Exercise: Among the entries below, copy every line that carries the word "うさぎ年".
[Data records Boundary: Start]
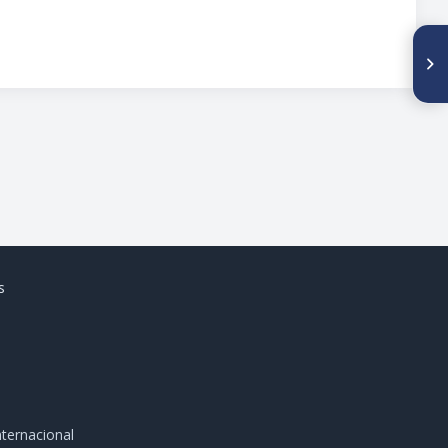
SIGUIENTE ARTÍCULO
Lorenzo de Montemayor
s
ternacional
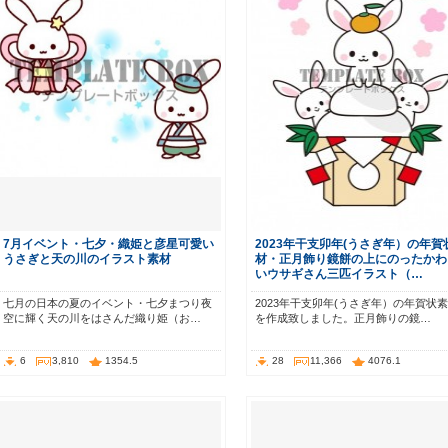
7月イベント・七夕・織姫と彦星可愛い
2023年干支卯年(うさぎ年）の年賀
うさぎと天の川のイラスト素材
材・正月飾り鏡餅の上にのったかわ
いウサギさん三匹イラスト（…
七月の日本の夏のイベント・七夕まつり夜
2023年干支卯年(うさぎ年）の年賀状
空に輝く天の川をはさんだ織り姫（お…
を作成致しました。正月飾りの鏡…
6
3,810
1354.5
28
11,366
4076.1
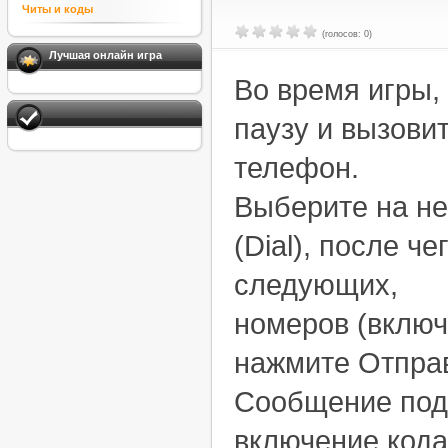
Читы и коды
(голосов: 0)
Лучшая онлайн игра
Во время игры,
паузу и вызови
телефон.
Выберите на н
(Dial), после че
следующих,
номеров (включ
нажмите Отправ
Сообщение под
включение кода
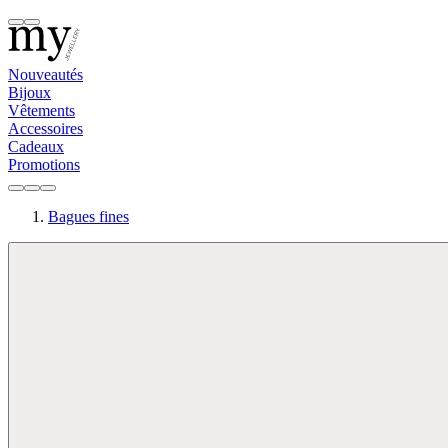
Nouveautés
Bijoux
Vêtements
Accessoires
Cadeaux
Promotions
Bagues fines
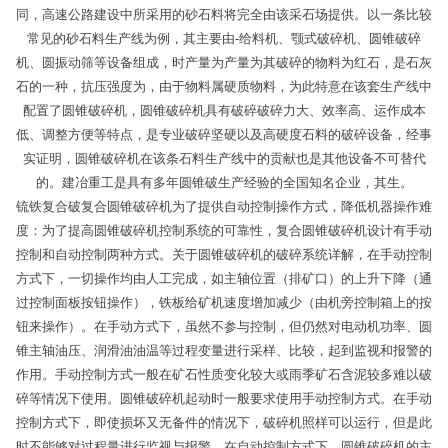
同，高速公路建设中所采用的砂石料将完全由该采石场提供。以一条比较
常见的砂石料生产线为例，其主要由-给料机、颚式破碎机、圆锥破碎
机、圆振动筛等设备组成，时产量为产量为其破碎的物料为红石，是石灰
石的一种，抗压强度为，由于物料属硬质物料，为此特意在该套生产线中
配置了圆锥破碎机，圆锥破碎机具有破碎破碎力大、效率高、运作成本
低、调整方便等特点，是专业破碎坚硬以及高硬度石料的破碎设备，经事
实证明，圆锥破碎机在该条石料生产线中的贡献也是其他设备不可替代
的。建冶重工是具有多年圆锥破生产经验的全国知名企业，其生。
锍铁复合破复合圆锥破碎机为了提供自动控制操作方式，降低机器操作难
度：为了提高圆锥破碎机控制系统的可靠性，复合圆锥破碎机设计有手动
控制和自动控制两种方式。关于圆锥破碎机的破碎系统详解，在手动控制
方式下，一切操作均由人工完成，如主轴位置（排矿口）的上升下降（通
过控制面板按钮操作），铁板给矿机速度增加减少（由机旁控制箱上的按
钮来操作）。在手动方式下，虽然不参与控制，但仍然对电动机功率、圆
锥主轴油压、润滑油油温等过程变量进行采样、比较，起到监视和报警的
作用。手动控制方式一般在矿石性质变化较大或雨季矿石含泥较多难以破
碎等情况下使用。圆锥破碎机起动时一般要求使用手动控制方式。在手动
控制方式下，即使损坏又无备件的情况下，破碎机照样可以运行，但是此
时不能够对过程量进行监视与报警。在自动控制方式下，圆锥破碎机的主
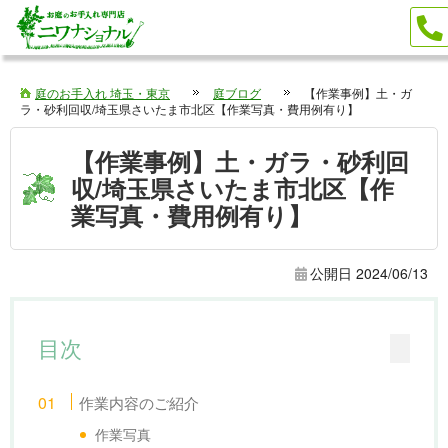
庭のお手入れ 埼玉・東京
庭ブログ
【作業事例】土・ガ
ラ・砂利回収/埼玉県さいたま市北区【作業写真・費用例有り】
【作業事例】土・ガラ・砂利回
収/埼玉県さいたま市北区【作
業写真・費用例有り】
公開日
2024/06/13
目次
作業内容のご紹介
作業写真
[Data records Boundary: End]
Answer section:
2023年干支卯年(うさぎ年）の年賀
2023年干支卯年(うさぎ年）の年賀状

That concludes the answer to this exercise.